NOKIA: Notice of the Annual General Meeting of Nokia Corporation

Nokia Corporation

Stock Exchange Release
April 30, 2014 at 8.00 am (CET +1)

Notice is given to the shareholders of Nokia Corporation (the "Company") of
the Annual General Meeting to be held on Tuesday, June 17, 2014 at 2:00 p.m.
at Helsinki Exhibition&Convention Centre, Amfi Hall, Messuaukio 1, Helsinki,
Finland. The reception of persons who have registered for the Meeting will
commence at 12:30 p.m.

A. Matters on the agenda of the Annual General Meeting

At the Annual General Meeting, the following matters will be considered:

1. Opening of the Meeting

2. Matters of order for the Meeting

3. Election of the persons to confirm the minutes and to verify the counting
of votes

4. Recording the legal convening of the Meeting and quorum

5. Recording the attendance at the Meeting and adoption of the list of votes

6. Presentation of the Annual Accounts, the review by the Board of Directors
and the Auditor's report for the year 2013

- Review by the President and CEO

7. Adoption of the Annual Accounts

8. Resolution on the
use of the profit shown on the balance sheet and the payment of dividend

The Board proposes to the Annual General Meeting that an ordinary dividend of
EUR 0.11 per share be paid for the fiscal year 2013. In addition the Board
proposes that in line with the capital structure optimization program decided
by the Board a special dividend of EUR 0.26 per share be paid. The aggregate
dividend would be paid to shareholders registered in the Register of
Shareholders of the Company on the record date of the dividend payment, June
23, 2014. The Board proposes that the dividend will be paid on or about July
3, 2014.

9. Resolution on the discharge of the members of the Board of Directors and
the President and CEO from liability

10. Resolution on the remuneration of the members of the Board of Directors

The Board's Corporate Governance and Nomination Committee proposes to the
Annual General Meeting that the annual fee payable to the Board members
elected at the same meeting for a term ending at the Annual General Meeting
in 2015 remain at the same level as it has been for the past six years: EUR
440 000 for the Chairman, EUR 150 000 for the Vice Chairman, and EUR 130 000
for each member. In addition, the Committee proposes that the Chairman of the
Audit Committee and the Chairman of the Personnel Committee will each receive
an additional annual fee of EUR 25 000 and other members of the Audit
Committee an additional annual fee of EUR 10 000 each. The Corporate
Governance and Nomination Committee proposes that approximately 40 per cent
of the remuneration be paid in Nokia shares purchased from the market, or
alternatively by using own shares held by the Company. The shares shall be
retained until the end of the director's Board membership in line with the
current Nokia policy (except for the shares needed to offset any costs
relating to the acquisition of the shares, including taxes).

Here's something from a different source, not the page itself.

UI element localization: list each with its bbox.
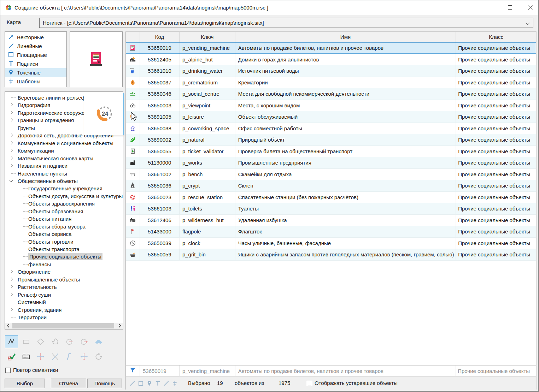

11. Resolution on the number of members of the Board of Directors

The Board's Corporate Governance and Nomination Committee proposes to the
Annual General Meeting that the number of Board members be nine.

12. Election of members of the Board of Directors

The Board's Corporate Governance and Nomination Committee proposes to the
Annual General Meeting that the following current Nokia Board members be
re-elected as members of the Board for a term ending at the Annual General
Meeting in 2015: Bruce Brown, Elizabeth Doherty, Jouko Karvinen, Mårten
Mickos, Elizabeth Nelson, Risto Siilasmaa and Kari Stadigh. In addition, the
Committee proposes that Vivek Badrinath and Dennis Strigl be elected as a new
member of the Board for the same term.

13. Resolution on the remuneration of the Auditor

The Board's Audit Committee proposes to the Annual General Meeting that the
external auditor to be elected at the Annual General Meeting be reimbursed
based on the invoice of the auditor and in compliance with the purchase
policy approved by the Audit Committee.

14. Election of Auditor

The Board's Audit Committee proposes to the Annual General Meeting that
PricewaterhouseCoopers Oy be re-elected as the auditor of the Company for the
fiscal year 2014.

15. Authorization to the Board of Directors to resolve to repurchase the
Company's own shares

The Board proposes that the Annual General Meeting authorize the Board to
resolve to repurchase a maximum of 370 million Nokia shares by using funds in
the unrestricted shareholders' equity. Repurchases will reduce funds
available for distribution of profits. The shares may be repurchased in order
to optimize the capital structure of the Company and are expected to be
cancelled. In addition, shares may be repurchased in order to finance or
carry out acquisitions or other arrangements, to settle the Company's
equity-based incentive plans, or to be transferred for other purposes.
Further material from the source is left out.